Step 4.
I'm left handed. I can draw freehand lines that go from top left to bottom right but, particularly on a computer where you can't rotate the page on your table, I find it impossible to do them the other way round. That's where flipping the image comes in handy. By flipping the image you sometimes suddenly spot fundamental problems with the drawing that you hadn't already seen. You flip by going Image> Rotate canvas> Flip horizontal. Similarly you can flip vertical or rotate in increments of 90 degrees. (Working in line you should never rotate arbitrarily or you get lines with fuzzy gray edges. I think I forgot to mention at the beginning that I'm only drawing with the un-anti-aliased Pencil and Eraser tools so that every pixel is either black or white.

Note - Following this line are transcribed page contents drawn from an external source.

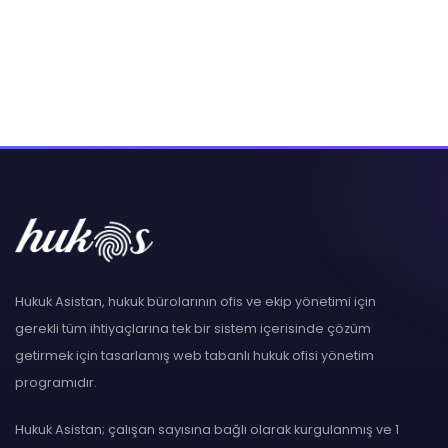
Hukuk Asistan, hukuk bürolarının ofis ve ekip yönetimi için
gerekli tüm ihtiyaçlarına tek bir sistem içerisinde çözüm
getirmek için tasarlamış web tabanlı hukuk ofisi yönetim
programıdır.
Hukuk Asistan; çalışan sayısına bağlı olarak kurgulanmış ve 1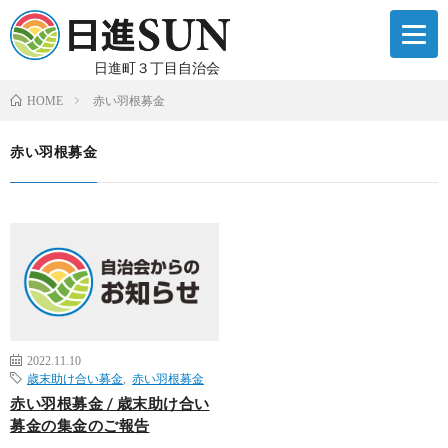
日進町３丁目自治会
赤い羽根募金
HOME
赤い羽根募金
2022.11.10
歳末助け合い募金
,
赤い羽根募金
赤い羽根募金 / 歳末助け合い
募金の集金のご報告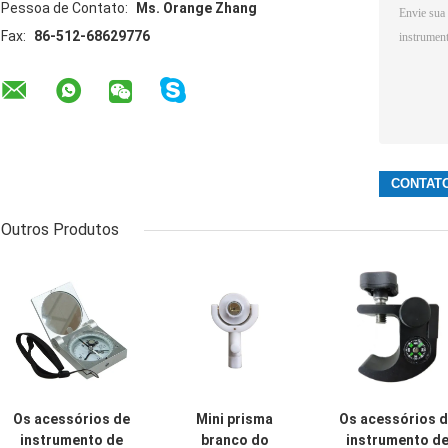
Pessoa de Contato:
Ms. Orange Zhang
Fax:
86-512-68629776
Outros Produtos
Os acessórios de
Mini prisma
Os acessórios 
instrumento de
branco do
instrumento d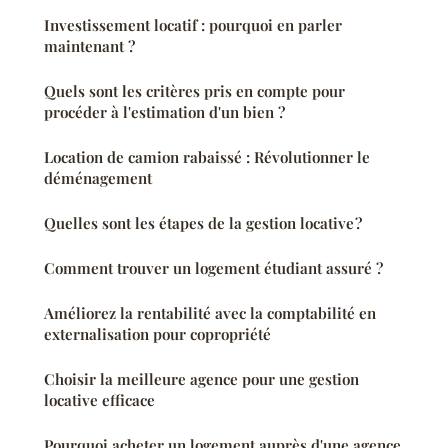
Investissement locatif : pourquoi en parler
maintenant ?
Quels sont les critères pris en compte pour
procéder à l'estimation d'un bien ?
Location de camion rabaissé : Révolutionner le
déménagement
Quelles sont les étapes de la gestion locative ?
Comment trouver un logement étudiant assuré ?
Améliorez la rentabilité avec la comptabilité en
externalisation pour copropriété
Choisir la meilleure agence pour une gestion
locative efficace
Pourquoi acheter un logement auprès d'une agence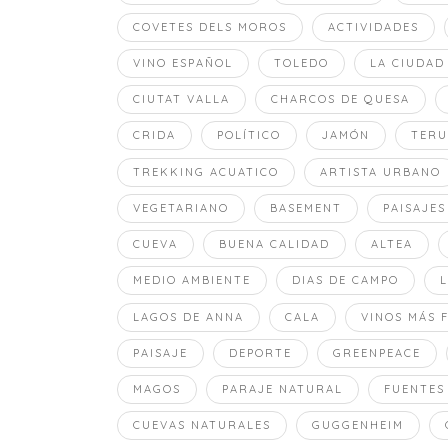
COVETES DELS MOROS
ACTIVIDADES
VINO ESPAÑOL
TOLEDO
LA CIUDAD
CIUTAT VALLA
CHARCOS DE QUESA
CRIDA
POLÍTICO
JAMÓN
TERU
TREKKING ACUATICO
ARTISTA URBANO
VEGETARIANO
BASEMENT
PAISAJES
CUEVA
BUENA CALIDAD
ALTEA
MEDIO AMBIENTE
DIAS DE CAMPO
LAGOS DE ANNA
CALA
VINOS MÁS 
PAISAJE
DEPORTE
GREENPEACE
MAGOS
PARAJE NATURAL
FUENTES
CUEVAS NATURALES
GUGGENHEIM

Having said that what I'm about to say contradicts that. In the step you see before you I've decided that her right upper arm could do with being a bit longer. (Flipped it has become her left arm.) I've drawn a lasso round the bit I want to move thus selecting it. I always hide the "marching ants" by going Command-H. I then go Edit> Free transform (Command-T) and I get a rectangular box with movable points on it. I can resize the selected pit of the image or do anything I like with it. In this case I want to rotate it. I move the fulcrum or pivot or whatever you'd like to call it up to her wrist and rotate the rest of the arm away from the elbow. When I hit Enter the box goes away and the arm is in its new position. I now have to deselect (Command-D) and I can touch up the gap by hand. The thing about this new bit of arm is that it is now anti-aliased, ie. it has blurry gray edges to its pixels. At this stage of the work, before I start inking this doesn't particularly matter because it'll ultimately be discarded. But I would never do this during the inking process.